Ah... looking closer, those 'failed to assign' errors are for IO BARs, which are unsupported on the Pi.
So... I posted in the BAR space thread on Pi Forums asking 6by9 if that user has had the same logs and if they can be safely ignored. Still waiting on a way to power my drive so I can do an end-to-end test :)
something else that may be interesting is if you can get a sas adapter/raid card working. I know I was looking into SBCs w/ pcie awhile back for the purpose of building a low power/low heat host for some sas drives I have. (ended up just throwing it in a computer and not running 24/7)
That would be an interesting thing to test, though it'll have to wait a bit as I'm trying to get through some other cards and might also test 2.5 Gbps or 5 Gbps networking if I am able to!

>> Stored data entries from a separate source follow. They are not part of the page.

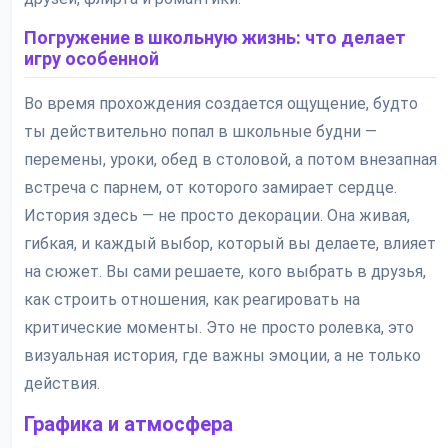
Погружение в школьную жизнь: что делает
игру особенной
Во время прохождения создается ощущение, будто
ты действительно попал в школьные будни —
перемены, уроки, обед в столовой, а потом внезапная
встреча с парнем, от которого замирает сердце.
История здесь — не просто декорации. Она живая,
гибкая, и каждый выбор, который вы делаете, влияет
на сюжет. Вы сами решаете, кого выбрать в друзья,
как строить отношения, как реагировать на
критические моменты. Это не просто ролевка, это
визуальная история, где важны эмоции, а не только
действия.
Графика и атмосфера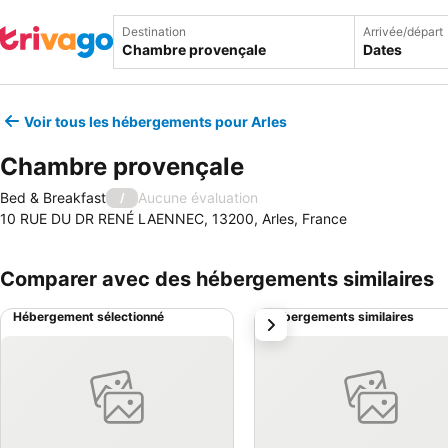
Destination
Arrivée/départ
Dates
Voir tous les hébergements pour Arles
Chambre provençale
Bed & Breakfast
Aucune évaluation
/
10 RUE DU DR RENÉ LAENNEC, 13200, Arles, France
Comparer avec des hébergements similaires
Hébergement sélectionné
Hébergements similaires
suivant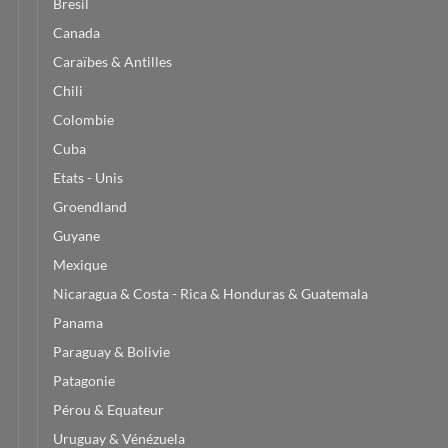
Bresil
Canada
Caraïbes & Antilles
Chili
Colombie
Cuba
Etats - Unis
Groendland
Guyane
Mexique
Nicaragua & Costa - Rica & Honduras & Guatemala
Panama
Paraguay & Bolivie
Patagonie
Pérou & Equateur
Uruguay & Vénézuela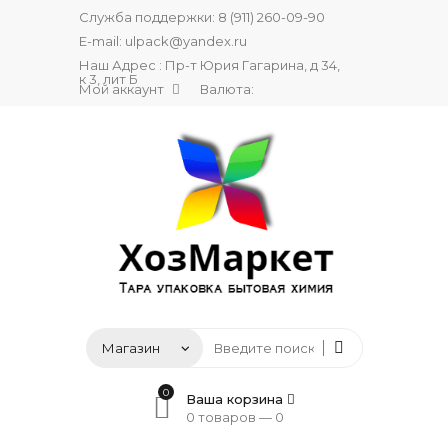
Служба поддержки:
8 (911) 260-09-90
E-mail:
ulpack@yandex.ru
Наш Адрес : Пр-т Юрия Гагарина, д 34,
к 3, лит Б
Мой аккаунт
Валюта:
0
Ваша корзина
0 товаров —
0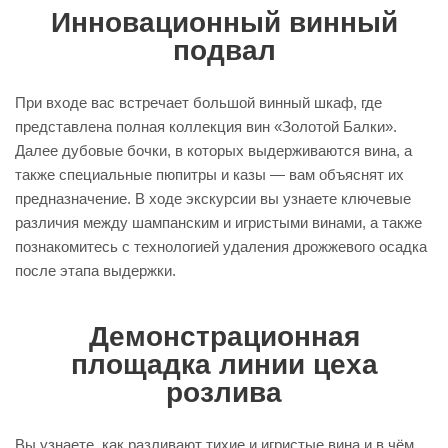
Инновационный винный
подвал
При входе вас встречает большой винный шкаф, где
представлена полная коллекция вин «Золотой Балки».
Далее дубовые бочки, в которых выдерживаются вина, а
также специальные пюпитры и казы — вам объяснят их
предназначение. В ходе экскурсии вы узнаете ключевые
различия между шампанским и игристыми винами, а также
познакомитесь с технологией удаления дрожжевого осадка
после этапа выдержки.
Демонстрационная
площадка линии цеха
розлива
Вы узнаете, как разливают тихие и игристые вина и в чём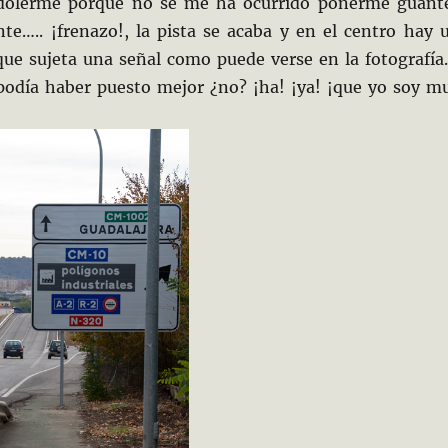
olerme porque no se me ha ocurrido ponerme guant
te….. ¡frenazo!, la pista se acaba y en el centro hay 
que sujeta una señal como puede verse en la fotografía
podía haber puesto mejor ¿no? ¡ha! ¡ya! ¡que yo soy m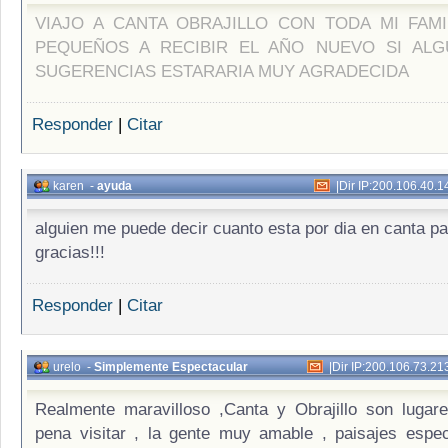
VIAJO A CANTA OBRAJILLO CON TODA MI FAMI
PEQUEÑOS A RECIBIR EL AÑO NUEVO SI ALG
SUGERENCIAS ESTARARIA MUY AGRADECIDA
Responder
|
Citar
karen
-
ayuda
|
Dir IP:200.106.40.1
alguien me puede decir cuanto esta por dia en canta p
gracias!!!
Responder
|
Citar
urelo
-
Simplemente Espectacular
|
Dir IP:200.106.73.21
Realmente maravilloso ,Canta y Obrajillo son lugar
pena visitar , la gente muy amable , paisajes espec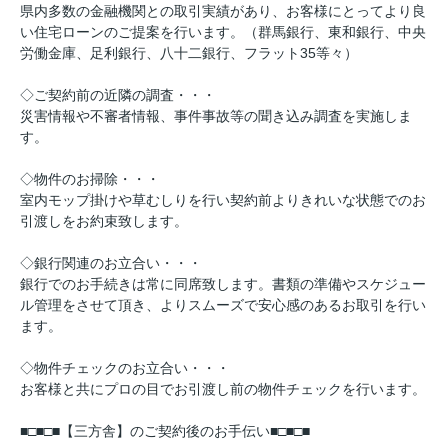
県内多数の金融機関との取引実績があり、お客様にとってより良
い住宅ローンのご提案を行います。（群馬銀行、東和銀行、中央
労働金庫、足利銀行、八十二銀行、フラット35等々）
◇ご契約前の近隣の調査・・・
災害情報や不審者情報、事件事故等の聞き込み調査を実施しま
す。
◇物件のお掃除・・・
室内モップ掛けや草むしりを行い契約前よりきれいな状態でのお
引渡しをお約束致します。
◇銀行関連のお立合い・・・
銀行でのお手続きは常に同席致します。書類の準備やスケジュー
ル管理をさせて頂き、よりスムーズで安心感のあるお取引を行い
ます。
◇物件チェックのお立合い・・・
お客様と共にプロの目でお引渡し前の物件チェックを行います。
■□■□■【三方舎】のご契約後のお手伝い■□■□■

Without the kernel modules enabled, lsblk
shows no device:
$ lsblk
NAME MAJ:MIN RM SIZE RO TYPE MOUNTPOINT
mmcblk0 179:0 0 29.8G 0 disk
├─mmcblk0p1 179:1 0 256M 0 part /boot
└─mmcblk0p2 179:2 0 29.6G 0 part /
Going to try adding those modules and see what happens!
# Install dependencies
sudo apt install -y git bc bison flex libssl-dev make libncurses5-dev
# Clone source
git clone --depth=1 https://github.com/raspberrypi/linux
# Apply default configuration
cd linux
export KERNEL=kernel7l # use kernel8 for 64-bit, or kernel7l for 32-bit
make bcm2711_defconfig
# Customize the .config further with menuconfig
make menuconfig
# Enable the following:
# Device Drivers:
# -> Serial ATA and Parallel ATA drivers (libata)
# -> AHCI SATA support
# -> Marvell SATA support
#
# Alternatively add the following in .config manually:
# CONFIG_ATA=m
# CONFIG_ATA_VERBOSE_ERROR=y
# CONFIG_SATA_PMP=y
# CONFIG_SATA_AHCI=m
# CONFIG_SATA_MOBILE_LPM_POLICY=0
# CONFIG_ATA_SFF=y
# CONFIG_ATA_BMDMA=y
# CONFIG_SATA_MV=m
nano .config
# (edit CONFIG_LOCALVERSION and add a suffix that helps you identify your build)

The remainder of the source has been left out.